Contrairement à ses apparences studieuses, Samareh Azeredo da Silveira Lajaunias n’aimait pas beaucoup l’école. Petite fille très vive, voire «crevante», comme elle dit, elle devait probablement s’y ennuyer. Elle aimait le piano, voulait être journaliste, mais s’est finalement orientée vers des études de biologie à Genève, par curiosité. «L’inconnu m’a toujours attirée. J’adore la recherche scientifique, comprendre certains mécanismes», explique-t-elle. Cette passion la pousse à poursuivre ses études jusqu’à une thèse en neurosciences à l’EFPL, sous la conduite de Patrick Aebischer, qui lui a appris à monter des projets tout en lui insufflant un certain goût de l’indépendance. «Cela a peut-être nourri mon désir d’entrepreneuriat.»

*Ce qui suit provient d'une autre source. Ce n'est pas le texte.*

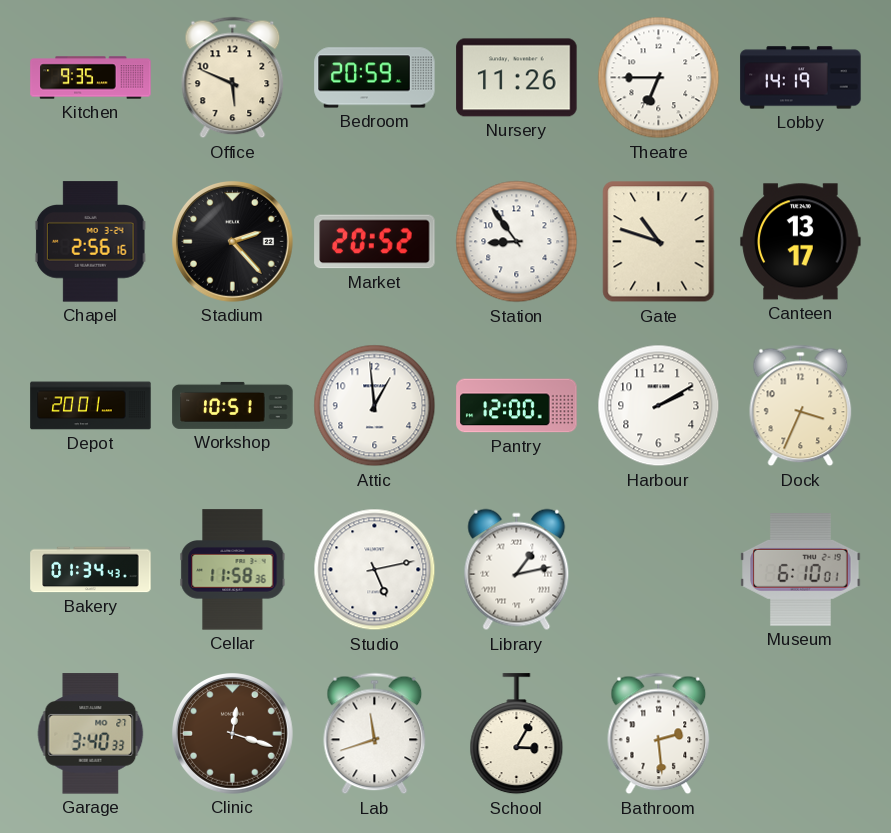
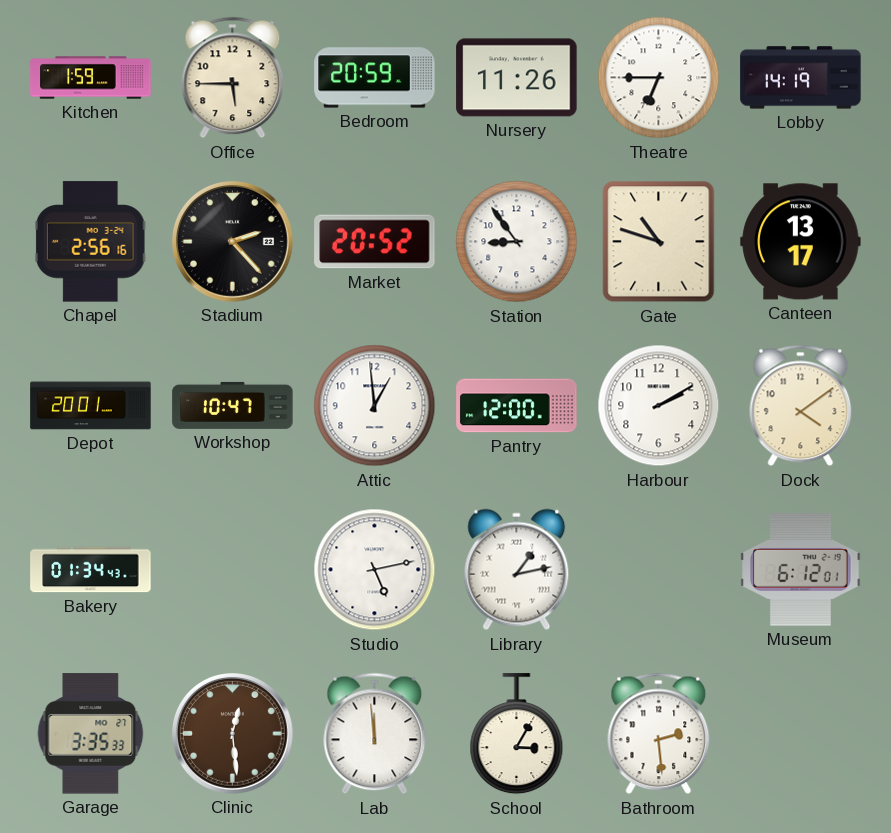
Kitchen: 9:35 -> 1:59
Office: 5:49 -> 5:45
Workshop: 10:51 -> 10:47
Dock: 3:34 -> 4:09
Cellar: 11:58 -> none
Museum: 6:10 -> 6:12
Garage: 3:40 -> 3:35
Clinic: 12:18 -> 12:29
Lab: 11:42 -> 11:59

Lors d’un voyage en TGV de retour de Paris, elle évoque avec son mari – qui travaillait alors chez Abbott – la possibilité d’exploiter les innovations «dormantes» des universités. «C’est comme si une flamme s’allumait en nous», se souvient-elle. Le couple fonde Lascco avec l’aide d’experts et de fonds trouvés auprès d’amis et de la famille. La start-up tisse rapidement des liens avec les services de transfert technologique des universités.
Exigence et ténacité
Lascco repère en 2008 une molécule à l’Hôpital universitaire de Zurich, où deux chirurgiens cherchaient une solution face au sepsis, une infection du sang souvent mortelle. Ces derniers avaient identifié un biomarqueur dont la présence augmente fortement lors d’une septicémie. La start-up mène huit études cliniques pour en démontrer l’efficacité. Puis elle rencontre la société Abionic, spécialisée dans les tests rapides de diagnostic. Un accord est conclu avec la PME vaudoise, qui prévoit de commercialiser un test repérant cette infection en cinq minutes à partir d’une goutte de sang. «Nous obtiendrons des royalties dès 2019», affirme Samareh Azeredo da Silveira Lajaunias, qui se dit très exigeante avec les personnes avec qui elle travaille.
Autre découverte: une molécule issue de l’Université de Berne, le CAL02, qui agit comme une éponge qui capture les toxines bactériennes. Le couple de biologistes crée le spin-off Combioxin en 2015 pour mener ce projet le plus loin possible. «Nous avons développé un traitement innovant pour lutter contre les infections graves et celles résistantes aux antibiotiques», explique Samareh Azeredo da Silveira Lajaunias.
Combioxin réalise un premier essai clinique directement chez le patient, admis aux soins intensifs pour une pneumonie grave. «Cette maladie touche plus de 3,5 millions de patients en Europe et aux Etats-Unis et ces patients ont un risque de mortalité supérieur à 30%, malgré les meilleurs traitements disponibles aujourd’hui. Les toxines bactériennes ne sont en effet pas neutralisées par les traitements antibiotiques», affirme Samareh Azeredo da Silveira Lajaunias, dont la société a été invitée par la FDA (Food and Drug Administration américaine) en août dernier pour participer, comme expert, à un panel sur les approches non traditionnelles pour combattre les infections.
L’exigence et la ténacité de la jeune femme ont jusqu’à présent porté leurs fruits. «Les premiers résultats cliniques sont extrêmement prometteurs. Les patients traités se sont rétablis plus rapidement que les patients recevant uniquement les traitements antibiotiques conventionnels et ont pu quitter les soins intensifs une semaine plus tôt.»